Crítica publicada en Esencia Cine
Asesinos inocentes resulta tan forzada como el imbricado juego de palabras que le da título, como las caras de sus protagonistas buscando continuamente la mueca inolvidable, el gesto perpetuo. Desde el primer momento, el guión de la película se basa en lo inverosímil como propuesta. Un profesor pide a un alumno que le mate a cambio de un aprobado para redimir su culpa con respecto a la paraplejia de su mujer en un accidente de tráfico en el que era él quien conducía. Así podrá cobrar el seguro y operarse en Estados Unidos. El dilema planteado para dar comienzo a la trama central del film es tan rotundo como inconsistente. Se desmorona por momentos junto al resto de la película, que adolece de un peligroso tartamudeo, incomprensiblemente trasladado por el director a varios de sus personajes.
El imperdonable balbuceo de Javier Hernández a lo largo de todo el film resulta tan forzado como las continuas muecas de Alvar Gordejuela. Más allá del trabajo actoral, lo cierto es que se intuyen tics de dirección insalvables en estos detalles de la obra. Más allá de todo esto, la nada. El guión de Asesinos inocentes revira, vuelve y se repliega una y otra vez sobre el mismo pivote. El giro inverosímil se convierte en la tónica narrativa de la obra, que tiene como cumbre un final tan imposible como sonrrojante, tan cercano al ridículo que provocará una mezcla entre la carcajada y la vergüenza ajena. No, no es disculpable bajo ningún concepto que, por querer incluir el clásico happy end redentor se obligue a la historia a autodemolerse –si aún le quedaban cimientos en pie– sin ningún tipo de lógica narrativa. Ni siquiera cuando hablamos de una ópera prima.
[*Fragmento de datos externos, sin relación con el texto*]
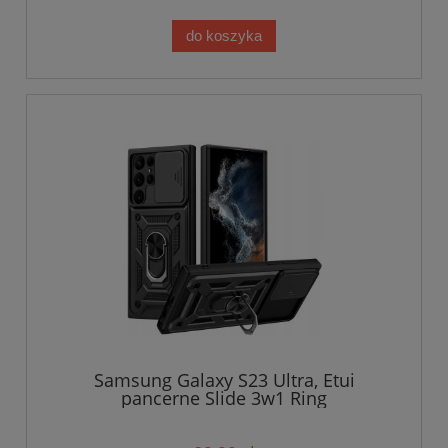
do koszyka
Samsung Galaxy S23 Ultra, Etui
pancerne Slide 3w1 Ring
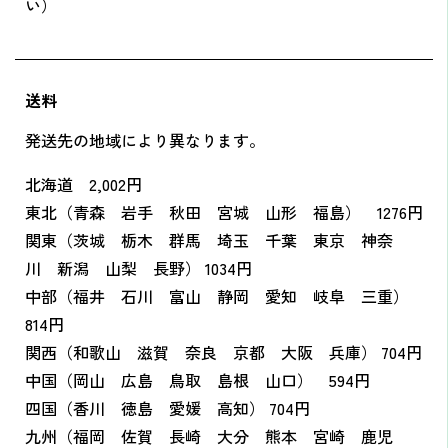
い）
送料
発送先の地域により異なります。
北海道 2,002円
東北（青森 岩手 秋田 宮城 山形 福島） 1276円
関東（茨城 栃木 群馬 埼玉 千葉 東京 神奈
川 新潟 山梨 長野） 1034円
中部（福井 石川 富山 静岡 愛知 岐阜 三重）
814円
関西（和歌山 滋賀 奈良 京都 大阪 兵庫） 704円
中国（岡山 広島 鳥取 島根 山口） 594円
四国（香川 徳島 愛媛 高知） 704円
九州（福岡 佐賀 長崎 大分 熊本 宮崎 鹿児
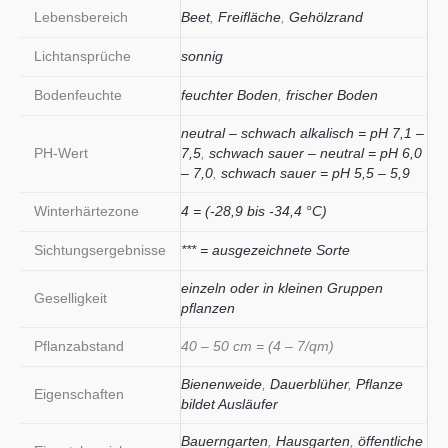
Lebensbereich
Beet
,
Freifläche
,
Gehölzrand
Lichtansprüche
sonnig
Bodenfeuchte
feuchter Boden
,
frischer Boden
neutral – schwach alkalisch = pH 7,1 –
PH-Wert
7,5
,
schwach sauer – neutral = pH 6,0
– 7,0
,
schwach sauer = pH 5,5 – 5,9
Winterhärtezone
4 = (-28,9 bis -34,4 °C)
Sichtungsergebnisse
*** = ausgezeichnete Sorte
einzeln oder in kleinen Gruppen
Geselligkeit
pflanzen
Pflanzabstand
40 – 50 cm = (4 – 7/qm)
Bienenweide
,
Dauerblüher
,
Pflanze
Eigenschaften
bildet Ausläufer
Bauerngarten
,
Hausgarten
,
öffentliche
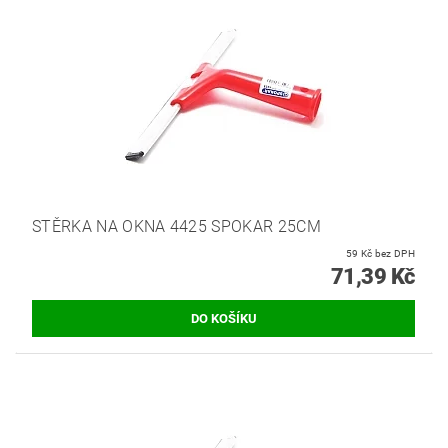
STĚRKA NA OKNA 4425 SPOKAR 25CM
59 Kč bez DPH
71,39 Kč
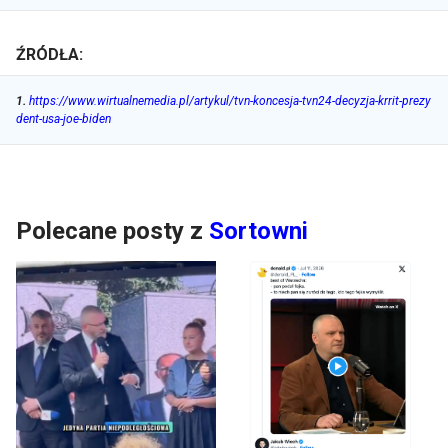
ŹRÓDŁA:
1
.
https://www.wirtualnemedia.pl/artykul/tvn-koncesja-tvn24-decyzja-krrit-prezy
dent-usa-joe-biden
Polecane posty z
Sortowni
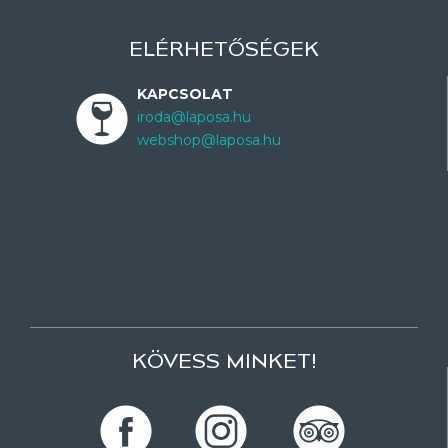
ELÉRHETŐSÉGEK
KAPCSOLAT
iroda@laposa.hu
webshop@laposa.hu
KÖVESS MINKET!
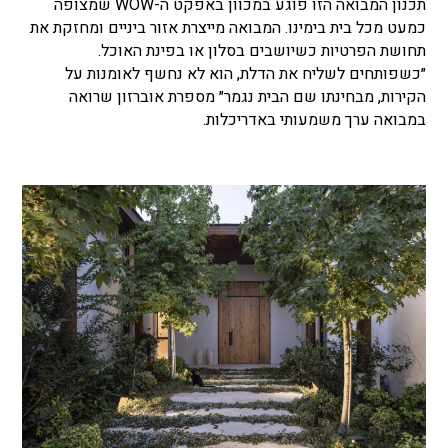
תכנון המבואה הזו פוגע במכוון באפקט ה-WOW שמצופה
כמעט מכל בית בימינו. המבואה מייצרת אזור ביניים ומחזקת את
תחושת הפרטיות כשיושבים בסלון או בפינת האוכל.
״כשפותחים לשליח את הדלת, הוא לא נחשף לאומנות על
הקירות, מבחינתו שם הבית נגמר״ מספרת אוברזון שרואה
במבואה ערך משמעותי באדריכלות.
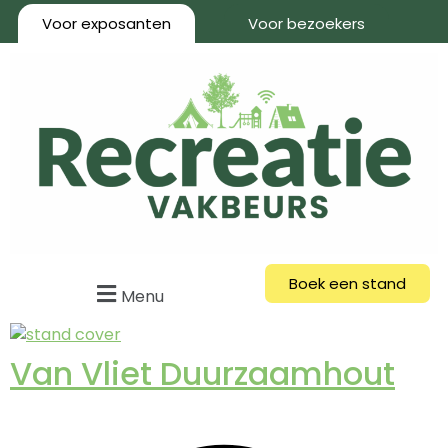
Voor exposanten
Voor bezoekers
Boek een stand
Menu
Van Vliet Duurzaamhout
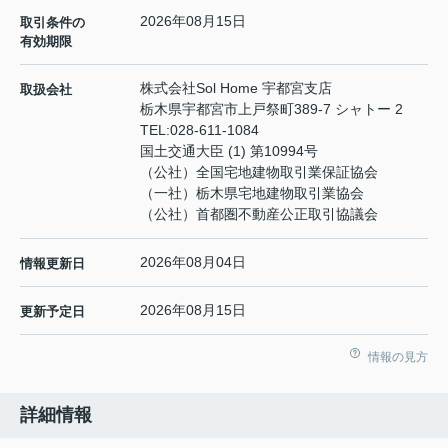
2026年08月15日
取引条件の
有効期限
株式会社Sol Home 宇都宮支店
取扱会社
栃木県宇都宮市上戸祭町389-7 シャトー 2
TEL:
028-611-1084
国土交通大臣 (1) 第10994号
（公社）全国宅地建物取引業保証協会
（一社）栃木県宅地建物取引業協会
（公社）首都圏不動産公正取引協議会
2026年08月04日
情報更新日
2026年08月15日
更新予定日
情報の見方
詳細情報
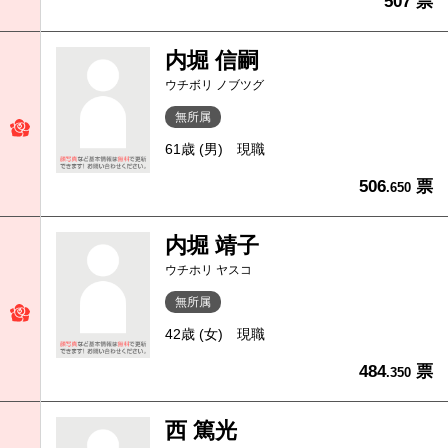
507 票
内堀 信嗣
ウチボリ ノブツグ
無所属
61歳 (男)
現職
506
票
.650
内堀 靖子
ウチホリ ヤスコ
無所属
42歳 (女)
現職
484
票
.350
西 篤光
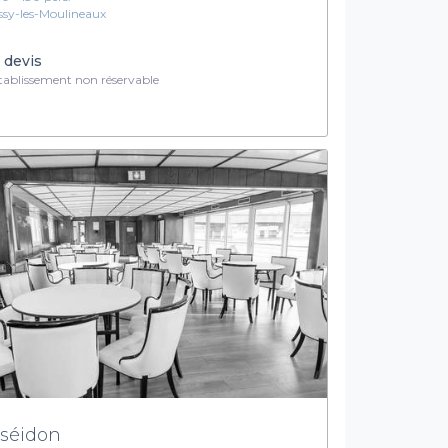
Issy-les-Moulineaux
 devis
ablissement non réservable
séidon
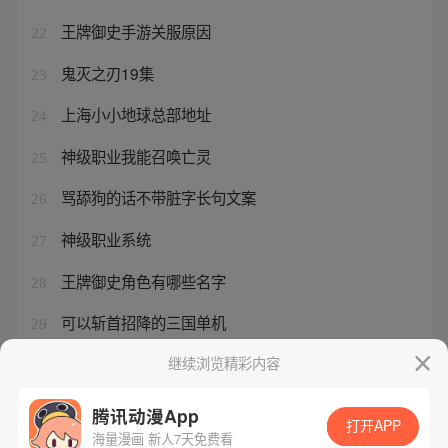
王牌御史手游关服原因
22
鬼灭之刃19集
23
上海小小地球总部地址
24
神级职业我能召唤亡灵
25
骂舔狗的话不带脏字长句文案
26
神级职业系统
27
王牌御史角色有哪些名字
28
可以斩首招降的三国单机
29
舔狗发言什么意思
继续浏览精彩内容
30
腾讯动漫App
打开APP
海量漫画 新人7天免费看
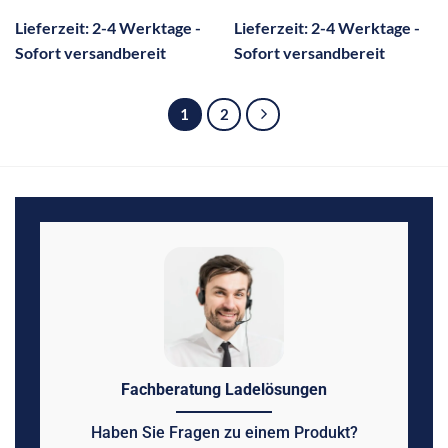
Lieferzeit:
2-4 Werktage -
Lieferzeit:
2-4 Werktage -
Sofort versandbereit
Sofort versandbereit
1
2
Fachberatung Ladelösungen
Haben Sie Fragen zu einem Produkt?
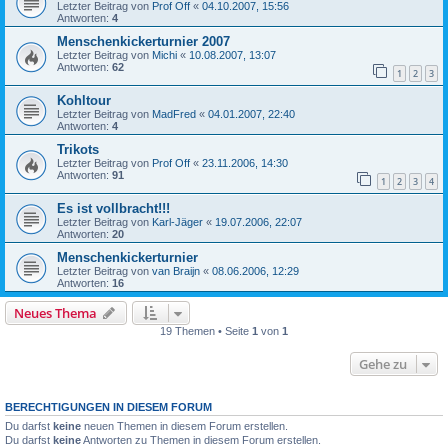
Letzter Beitrag von
Prof Off
«
04.10.2007, 15:56
Antworten:
4
Menschenkickerturnier 2007
Letzter Beitrag von
Michi
«
10.08.2007, 13:07
Antworten:
62
1
2
3
Kohltour
Letzter Beitrag von
MadFred
«
04.01.2007, 22:40
Antworten:
4
Trikots
Letzter Beitrag von
Prof Off
«
23.11.2006, 14:30
Antworten:
91
1
2
3
4
Es ist vollbracht!!!
Letzter Beitrag von
Karl-Jäger
«
19.07.2006, 22:07
Antworten:
20
Menschenkickerturnier
Letzter Beitrag von
van Braijn
«
08.06.2006, 12:29
Antworten:
16
Neues Thema
19 Themen • Seite
1
von
1
Gehe zu
BERECHTIGUNGEN IN DIESEM FORUM
Du darfst
keine
neuen Themen in diesem Forum erstellen.
Du darfst
keine
Antworten zu Themen in diesem Forum erstellen.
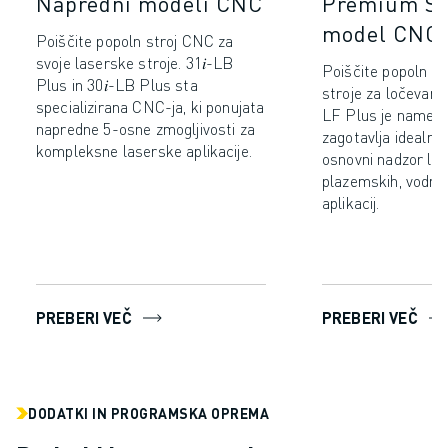
Napredni modeli CNC
Premium St
model CNC
Poiščite popoln stroj CNC za
svoje laserske stroje. 31𝑖-LB
Poiščite popoln C
Plus in 30𝑖-LB Plus sta
stroje za ločevanje
specializirana CNC-ja, ki ponujata
LF Plus je namens
napredne 5-osne zmogljivosti za
zagotavlja idealno 
kompleksne laserske aplikacije.
osnovni nadzor las
plazemskih, vodnih 
aplikacij.
PREBERI VEČ
PREBERI VEČ
DODATKI IN PROGRAMSKA OPREMA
Asesinos inocentes persigue con vehemencia la condición de thriller. Desde las primeras secuencias, todo el aparataje está destinado a esa identificación genérica. Tanto la música que resuena rotunda, descolchada, como una fotografía voluntariamente oscurecida para mostrar contraluces duros, casi violentos, en una ciudad nocturna deshabitada hasta la pérdida de la credibilidad. Todo está premeditado para alcanzar la meta del thriller por la vía rápida, antes por lo visual y lo sensitivo que por lo argumental. Gonzalo Bendala busca epatar por la piel antes que por el cerebro. Y a ese empeño se le ven, cuanto menos, varias costuras poco o nada rematadas.
La ciudad de Sevilla que muestra Asesinos inocentes es oscura hasta los límites de lo grotesco. No mucho menos sombrío resulta el trabajo de intérpretes con cierto bagaje, completamente minimizados en esta obra. Sorprenden los casos de Miguel Ángel Solá y Aura Garrido, e incluso la sobreactuada aparición de un Vicente Romero muy por debajo de su nivel en este tipo de roles. Sorprende todo y a la vez no sorprende nada en esta obra. No hay quien se la crea desde un principio y es posible que algunos espectadores se lancen al abrazo de buscarle los puntos cómicos a la historia (que los tiene, pero por desgracia es comedia no voluntaria).
Mientras tanto, entre muecas, gritos y tartamudeos, nos aproximaremos a ese final tan débil como acusable, que no es sino una demostración de todos los pasos que han llevado la historia hasta ese punto. Asesinos inocentes es un juego que queda muy por debajo incluso de la metáfora que propone su título. Una obra que, pese a tocar temas trascendentales y filosóficos (no en vano el profesor protagonista imparte dicha asignatura) como la culpa, la redención la muerte o el amor desinteresado no profundiza más allá de lo que un cuchillo apoyado sin fuerza penetra la piel del cuello del espectador. Una herida que, con una tirita, olvidamos al instante.